Les commentateurs aimeraient savoir ce
qu'il entre, dans le vote du peuple français, d'hostilité à la IVe
République, de confiance dans le général de Gaulle et d'espoir dans
l'avenir. Par définition, un référendum ne permet pas de répondre à
ces questions. Quelques faits seulement sont indiscutables, qui
d'ailleurs posent des questions nouvelles.
Les hommes politiques qui ont pris position
en faveur du "non", manifestement n'ont pas déplacé beaucoup de
voix: ni M. Daladier à Avignon, ni M. Mendès-France à Louviers
n'ont entraîné derrière eux la masse de ceux qui, d'ordinaire, les
suivent. Les critiques ou les doutes de la classe intellectuelle,
les motions des syndicats d'instituteurs ou de professeurs n'ont eu
aucune influence sur les simples citoyens.

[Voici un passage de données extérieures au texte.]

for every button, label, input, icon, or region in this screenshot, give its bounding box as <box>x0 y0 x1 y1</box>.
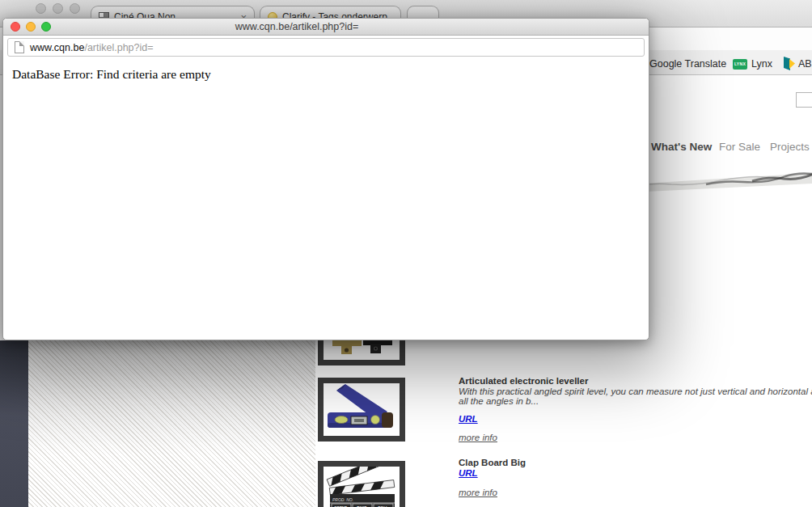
clapboard-photo: PROD. NO. SCENE TAKE ROLL <box>324 467 400 507</box>
dark-left-edge <box>0 340 28 507</box>
nav-whats-new[interactable]: What's New <box>651 141 712 153</box>
ab-bookmark-icon[interactable] <box>784 57 795 70</box>
inactive-minimize-button[interactable] <box>53 3 63 14</box>
popup-url-row: www.cqn.be/artikel.php?id= <box>3 36 649 59</box>
search-input[interactable] <box>796 92 812 108</box>
bookmark-google-translate[interactable]: Google Translate <box>649 58 726 70</box>
torn-paper-graphic <box>629 162 812 202</box>
address-bar[interactable]: www.cqn.be/artikel.php?id= <box>7 38 645 57</box>
more-info-link[interactable]: more info <box>459 433 497 442</box>
url-path: /artikel.php?id= <box>84 42 153 53</box>
product-image-clapboard[interactable]: PROD. NO. SCENE TAKE ROLL <box>318 461 405 507</box>
product-title: Articulated electronic leveller <box>459 376 812 387</box>
product-clapboard-text: Clap Board Big URL more info <box>459 458 812 497</box>
popup-window: www.cqn.be/artikel.php?id= www.cqn.be/ar… <box>2 18 649 340</box>
url-link[interactable]: URL <box>459 414 478 424</box>
product-leveller-text: Articulated electronic leveller With thi… <box>459 376 812 442</box>
bookmark-ab[interactable]: AB <box>798 58 812 70</box>
page-document-icon <box>15 41 24 53</box>
product-description-line2: all the angles in b... <box>459 396 812 406</box>
product-description-line1: With this practical angled spirit level,… <box>459 387 812 396</box>
leveller-photo <box>324 383 400 436</box>
url-host: www.cqn.be <box>30 42 84 53</box>
bookmark-lynx[interactable]: Lynx <box>751 58 772 70</box>
minimize-button[interactable] <box>26 22 36 32</box>
url-link[interactable]: URL <box>459 468 478 478</box>
more-info-link[interactable]: more info <box>459 488 497 497</box>
product-image-leveller[interactable] <box>318 378 405 442</box>
ab-icon-yellow-shape <box>789 59 795 69</box>
nav-for-sale[interactable]: For Sale <box>719 141 760 153</box>
nav-projects[interactable]: Projects <box>770 141 810 153</box>
ab-icon-teal-shape <box>784 57 790 70</box>
inactive-zoom-button[interactable] <box>70 3 80 14</box>
screen: Ciné Qua Non × Clarify - Tags onderwerp.… <box>0 0 812 507</box>
product-title: Clap Board Big <box>459 458 812 468</box>
inactive-close-button[interactable] <box>36 3 46 14</box>
zoom-button[interactable] <box>41 22 51 32</box>
popup-titlebar[interactable]: www.cqn.be/artikel.php?id= <box>3 19 649 36</box>
popup-title: www.cqn.be/artikel.php?id= <box>235 21 359 32</box>
error-message: DataBase Error: Find criteria are empty <box>3 59 649 90</box>
lynx-icon[interactable]: LYNX <box>733 59 747 70</box>
close-button[interactable] <box>11 22 20 32</box>
clapboard-prod-label: PROD. NO. <box>332 497 353 502</box>
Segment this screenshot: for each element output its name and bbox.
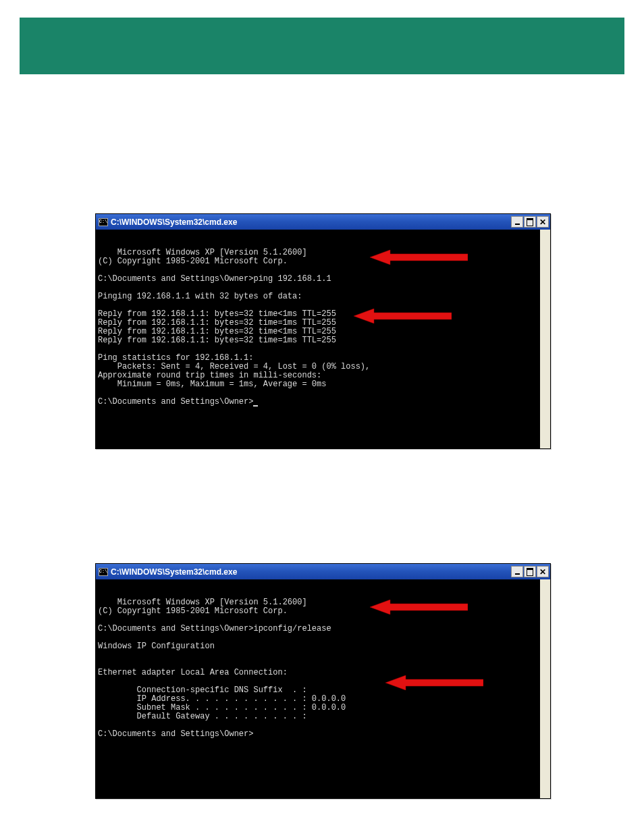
close-button[interactable]: ✕ xyxy=(537,566,549,577)
window-title: C:\WINDOWS\System32\cmd.exe xyxy=(111,567,511,577)
cursor xyxy=(253,405,258,407)
terminal-line: Windows IP Configuration xyxy=(98,642,215,651)
terminal-line: Default Gateway . . . . . . . . . : xyxy=(98,712,307,721)
close-button[interactable]: ✕ xyxy=(537,216,549,228)
terminal-output: ▲ ▼Microsoft Windows XP [Version 5.1.260… xyxy=(96,230,550,448)
minimize-button[interactable] xyxy=(511,216,523,228)
terminal-line: Pinging 192.168.1.1 with 32 bytes of dat… xyxy=(98,292,302,301)
document-header-bar xyxy=(20,18,624,74)
cmd-icon: C:\ xyxy=(99,568,108,576)
terminal-line: C:\Documents and Settings\Owner>ipconfig… xyxy=(98,624,331,633)
terminal-line: (C) Copyright 1985-2001 Microsoft Corp. xyxy=(98,606,288,616)
scroll-up-button[interactable]: ▲ xyxy=(540,579,550,590)
terminal-line: Subnet Mask . . . . . . . . . . . : 0.0.… xyxy=(98,703,346,712)
cmd-window-ipconfig: C:\ C:\WINDOWS\System32\cmd.exe ✕ ▲ ▼Mic… xyxy=(95,563,551,799)
terminal-line: IP Address. . . . . . . . . . . . : 0.0.… xyxy=(98,694,346,704)
terminal-line: C:\Documents and Settings\Owner>ping 192… xyxy=(98,274,331,284)
terminal-line: C:\Documents and Settings\Owner> xyxy=(98,397,253,407)
terminal-line: Approximate round trip times in milli-se… xyxy=(98,371,321,380)
terminal-output: ▲ ▼Microsoft Windows XP [Version 5.1.260… xyxy=(96,579,550,798)
terminal-line: Minimum = 0ms, Maximum = 1ms, Average = … xyxy=(98,380,326,389)
terminal-line: Ping statistics for 192.168.1.1: xyxy=(98,353,253,363)
maximize-button[interactable] xyxy=(524,566,536,577)
window-title: C:\WINDOWS\System32\cmd.exe xyxy=(111,217,511,227)
terminal-line: Packets: Sent = 4, Received = 4, Lost = … xyxy=(98,362,370,371)
titlebar[interactable]: C:\ C:\WINDOWS\System32\cmd.exe ✕ xyxy=(96,214,550,230)
minimize-button[interactable] xyxy=(511,566,523,577)
terminal-line: (C) Copyright 1985-2001 Microsoft Corp. xyxy=(98,257,288,266)
terminal-line: Connection-specific DNS Suffix . : xyxy=(98,685,307,695)
terminal-line: C:\Documents and Settings\Owner> xyxy=(98,729,253,739)
terminal-line: Microsoft Windows XP [Version 5.1.2600] xyxy=(117,598,307,607)
terminal-line: Reply from 192.168.1.1: bytes=32 time=1m… xyxy=(98,336,336,345)
scroll-up-button[interactable]: ▲ xyxy=(540,230,550,240)
terminal-line: Reply from 192.168.1.1: bytes=32 time=1m… xyxy=(98,318,336,328)
cmd-icon: C:\ xyxy=(99,218,108,226)
terminal-line: Ethernet adapter Local Area Connection: xyxy=(98,668,288,677)
window-controls: ✕ xyxy=(511,216,549,228)
cmd-window-ping: C:\ C:\WINDOWS\System32\cmd.exe ✕ ▲ ▼Mic… xyxy=(95,213,551,449)
scroll-down-button[interactable]: ▼ xyxy=(540,438,550,448)
terminal-line: Reply from 192.168.1.1: bytes=32 time<1m… xyxy=(98,327,336,336)
titlebar[interactable]: C:\ C:\WINDOWS\System32\cmd.exe ✕ xyxy=(96,564,550,579)
terminal-line: Reply from 192.168.1.1: bytes=32 time<1m… xyxy=(98,309,336,319)
window-controls: ✕ xyxy=(511,566,549,577)
maximize-button[interactable] xyxy=(524,216,536,228)
scroll-down-button[interactable]: ▼ xyxy=(540,788,550,798)
terminal-line: Microsoft Windows XP [Version 5.1.2600] xyxy=(117,248,307,257)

Les cadres politiques de
la nation, au moins pour l'instant, ont perdu l'audience des
électeurs.
On objectera que ce référendum était truqué
en ce sens qu'il était un plébiscite en même temps qu'un
référendum, qu'il posait des questions différentes à Dakar et à
Paris, et enfin qu'à Paris il posait des questions multiples
auxquelles il fallait répondre par un seul mot. Il est vrai qu'on a
voté pour ou contre le général de Gaulle plutôt que pour ou contre
la Constitution, pour ou contre la Communauté. Mais les raisons
d'hostilité auraient pu être multipliées par la diversité des
questions: tel qui approuvait le renforcement de l'exécutif aurait
pu être heurté par le droit permanent de sécession reconnu aux
territoires d'Afrique. En fait, chacun a trouvé, dans l'ensemble
qui lui était offert, des éléments qui l'ont incité à dire
"oui".
Au-delà du "non" à la IVe République et du
"oui" au général de Gaulle, il y avait un "oui" irrésistible à la
réalité. À moins d'accepter un gouvernement de Front populaire, une
majorité de "non" aurait débouché sur une crise inextricable. Non
qu'un coup d'État militaire ou un débarquement de parachutistes fût
réellement à craindre, mais un gouvernement non gaulliste et non
allié aux communistes était proprement inconcevable. M.
Mendès-France reprochait au général de Gaulle de n'avoir pas mis
fin à la guerre d'Algérie en trois mois, mais les gouvernements de
la IVe République n'y avaient pas mis fin en trois ans. Même le
partisan d'un accord avec le F.L.N. avait de sérieux motifs de
préférer le général de Gaulle à M. Mendès-France, parce que le
premier offrait plus de chances que le deuxième d'une paix par
négociation. Peut-être y avait-il peu de chance avec celui-là, il
n'y en avait aucune avec celui-ci.
Le "non" ne pouvait avoir que trois sens,
lointains ou subtils: ou bien prendre position pour ce qui
viendrait après la Ve République, ou bien réduire la majorité
inévitable et prévisible des "oui", ou bien obéir à sa conscience
sans souci des conséquences. Le "non" pour après-demain est réservé
aux professionnels de la politique, le "non" du calcul des
pourcentages rebute légitimement le citoyen. Le "non" de ce que Max
Weber appelait le
Gesinnungsethik
ne pouvait satisfaire les masses qui voulaient espérer et non
désespérer.Manifestement, le "oui" exprime un espoir.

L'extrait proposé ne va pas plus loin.